I've just bought this laptop, and it came with windows 8 preinstalled, and I'm trying to install Windows 7 on it.

I have a bootable usb, which I've used many times to install Windows on my other laptops, but the B590 just wont do it. I feel like I've tried everything. I changed the boot priority order in BIOS with USB HDD as number 1 but it still just boots into windows 8.

I've tried removing everything but USB devices from the boot order, and now I get this boot menu:
http://i.imgur.com/1iV2iaW.jpg

Which is exactly what I want to boot from, but when I press enter to boot from the USB device, nothing happens. It's incredibly frustrating.

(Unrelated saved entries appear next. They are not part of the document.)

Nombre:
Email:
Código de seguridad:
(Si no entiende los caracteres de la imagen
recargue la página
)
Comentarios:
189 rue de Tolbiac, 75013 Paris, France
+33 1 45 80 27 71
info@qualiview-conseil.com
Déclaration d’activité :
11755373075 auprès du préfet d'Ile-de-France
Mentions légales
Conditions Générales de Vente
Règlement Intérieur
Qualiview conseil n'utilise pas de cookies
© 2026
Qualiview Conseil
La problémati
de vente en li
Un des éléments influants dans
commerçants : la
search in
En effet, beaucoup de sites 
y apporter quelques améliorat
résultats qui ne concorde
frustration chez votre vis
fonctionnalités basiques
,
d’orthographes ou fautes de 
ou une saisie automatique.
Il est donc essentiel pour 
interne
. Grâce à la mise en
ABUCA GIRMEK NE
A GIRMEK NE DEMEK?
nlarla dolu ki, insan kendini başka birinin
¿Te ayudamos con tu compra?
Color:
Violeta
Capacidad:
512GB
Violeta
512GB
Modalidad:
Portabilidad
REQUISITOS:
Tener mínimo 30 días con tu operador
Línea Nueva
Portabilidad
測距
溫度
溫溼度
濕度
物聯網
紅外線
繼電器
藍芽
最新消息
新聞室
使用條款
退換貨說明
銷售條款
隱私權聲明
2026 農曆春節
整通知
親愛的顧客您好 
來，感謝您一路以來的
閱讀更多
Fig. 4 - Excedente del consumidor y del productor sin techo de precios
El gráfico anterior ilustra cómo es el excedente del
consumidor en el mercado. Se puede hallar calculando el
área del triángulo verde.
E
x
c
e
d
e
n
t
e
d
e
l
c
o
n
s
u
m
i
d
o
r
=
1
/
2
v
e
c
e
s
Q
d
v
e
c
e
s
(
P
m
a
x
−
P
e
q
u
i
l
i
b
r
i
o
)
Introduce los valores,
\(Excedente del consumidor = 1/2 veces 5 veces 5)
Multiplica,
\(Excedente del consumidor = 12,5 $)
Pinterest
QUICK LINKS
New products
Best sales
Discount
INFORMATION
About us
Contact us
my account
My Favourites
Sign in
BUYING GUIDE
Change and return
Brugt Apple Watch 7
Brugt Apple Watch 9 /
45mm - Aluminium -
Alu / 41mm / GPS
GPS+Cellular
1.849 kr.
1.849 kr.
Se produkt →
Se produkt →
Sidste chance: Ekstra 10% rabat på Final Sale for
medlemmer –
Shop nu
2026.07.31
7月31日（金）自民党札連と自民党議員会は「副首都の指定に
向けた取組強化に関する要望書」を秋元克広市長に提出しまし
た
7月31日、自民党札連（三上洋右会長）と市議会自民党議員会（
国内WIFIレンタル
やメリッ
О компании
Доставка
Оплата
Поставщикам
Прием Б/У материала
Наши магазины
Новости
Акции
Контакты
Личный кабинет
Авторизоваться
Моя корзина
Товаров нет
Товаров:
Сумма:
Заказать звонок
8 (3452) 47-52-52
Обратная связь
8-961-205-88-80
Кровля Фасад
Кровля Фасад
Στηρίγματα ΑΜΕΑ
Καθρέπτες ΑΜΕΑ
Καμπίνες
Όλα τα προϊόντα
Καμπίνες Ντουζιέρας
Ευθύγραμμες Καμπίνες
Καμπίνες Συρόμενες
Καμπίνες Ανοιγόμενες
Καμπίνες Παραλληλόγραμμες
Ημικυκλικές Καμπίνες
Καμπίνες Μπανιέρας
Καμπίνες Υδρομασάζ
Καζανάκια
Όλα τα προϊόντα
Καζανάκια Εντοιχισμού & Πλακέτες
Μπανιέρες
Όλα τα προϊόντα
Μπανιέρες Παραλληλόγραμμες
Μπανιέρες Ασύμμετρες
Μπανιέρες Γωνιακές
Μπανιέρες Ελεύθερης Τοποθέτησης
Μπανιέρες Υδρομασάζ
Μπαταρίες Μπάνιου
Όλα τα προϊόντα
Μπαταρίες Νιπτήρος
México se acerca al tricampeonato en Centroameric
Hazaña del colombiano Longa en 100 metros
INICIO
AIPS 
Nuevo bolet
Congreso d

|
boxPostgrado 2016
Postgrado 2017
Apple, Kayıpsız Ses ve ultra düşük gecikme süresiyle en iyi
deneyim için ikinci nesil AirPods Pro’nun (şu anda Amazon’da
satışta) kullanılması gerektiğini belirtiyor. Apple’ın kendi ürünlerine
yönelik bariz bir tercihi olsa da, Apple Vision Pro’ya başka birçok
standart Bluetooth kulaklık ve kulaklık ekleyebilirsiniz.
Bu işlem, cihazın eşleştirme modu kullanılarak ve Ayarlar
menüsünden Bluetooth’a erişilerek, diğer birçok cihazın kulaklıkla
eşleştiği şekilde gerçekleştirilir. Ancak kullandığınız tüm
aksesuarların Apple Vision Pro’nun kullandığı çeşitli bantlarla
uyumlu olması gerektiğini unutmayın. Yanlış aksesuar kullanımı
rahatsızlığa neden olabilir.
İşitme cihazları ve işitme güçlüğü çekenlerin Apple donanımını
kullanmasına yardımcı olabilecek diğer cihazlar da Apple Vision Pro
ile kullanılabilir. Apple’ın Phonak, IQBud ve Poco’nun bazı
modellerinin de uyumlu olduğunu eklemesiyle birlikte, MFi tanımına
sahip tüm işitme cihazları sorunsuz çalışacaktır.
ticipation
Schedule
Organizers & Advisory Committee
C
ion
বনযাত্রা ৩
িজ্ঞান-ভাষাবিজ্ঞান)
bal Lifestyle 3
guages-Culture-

The USB device IS bootable with a primary partition. I've used these steps to make it bootable in DISKPART:
http://social.technet.microsoft.com...how-to-deploy-windows-7-from-a-usb-drive.aspx

After having no luck on the B590, I tried booting on the USB on a different computer, and it works perfectly well. Starts installing windows 7. So it seems like the problem is not with my usb device.

I even tried restoring the USB drive and using Lenovo Bootable Generator application to make the usb bootable, with the same result.

Can anyone help?


----------



## mtzlplex (Aug 5, 2002)

F12 Key at bootup?


----------



## Bassi (Jul 20, 2008)

Which supposedly should open the exact same boot menu I've uploaded an image of. 
Though F12 doesn't work. But I can get the boot menu up by removing the harddrive from the boot list.

But still, it wont boot from USB.

EDIT: I got the boot menu up by pressing F12. Apparently you have to press F12 at the EXACT moment you press the power button.
http://i.imgur.com/SYv53Gf.jpg
But again. Nothing happens when I press enter on the USB drive. The screen just flickers.


----------



## mtzlplex (Aug 5, 2002)

Tried a different usb port?


----------



## Bassi (Jul 20, 2008)

Yup. All 3 of them. Same result.


----------



## mtzlplex (Aug 5, 2002)

I see you have posted at the Lenovo forums, may be there is something specific to that model laptop that they will know about. Good luck.


----------



## mtzlplex (Aug 5, 2002)

Boot mode to legacy, I almost said to try that.


----------



## Bassi (Jul 20, 2008)

Yes, that worked.

And thank you to Solid_Cruver from the lenovo forums for this solution:
http://forums.lenovo.com/t5/Lenovo-...om-usb-key/m-p/1231959/highlight/false#M46861


----------



## mtzlplex (Aug 5, 2002)

Glad to hear the solution worked for you. Also, looks like there are plenty of win7 drivers for you, always nice to know.


----------



## 5mpx (Oct 9, 2013)

I have had this same issue with Lenovo B590. Boot mode to legacy fixed this.


----------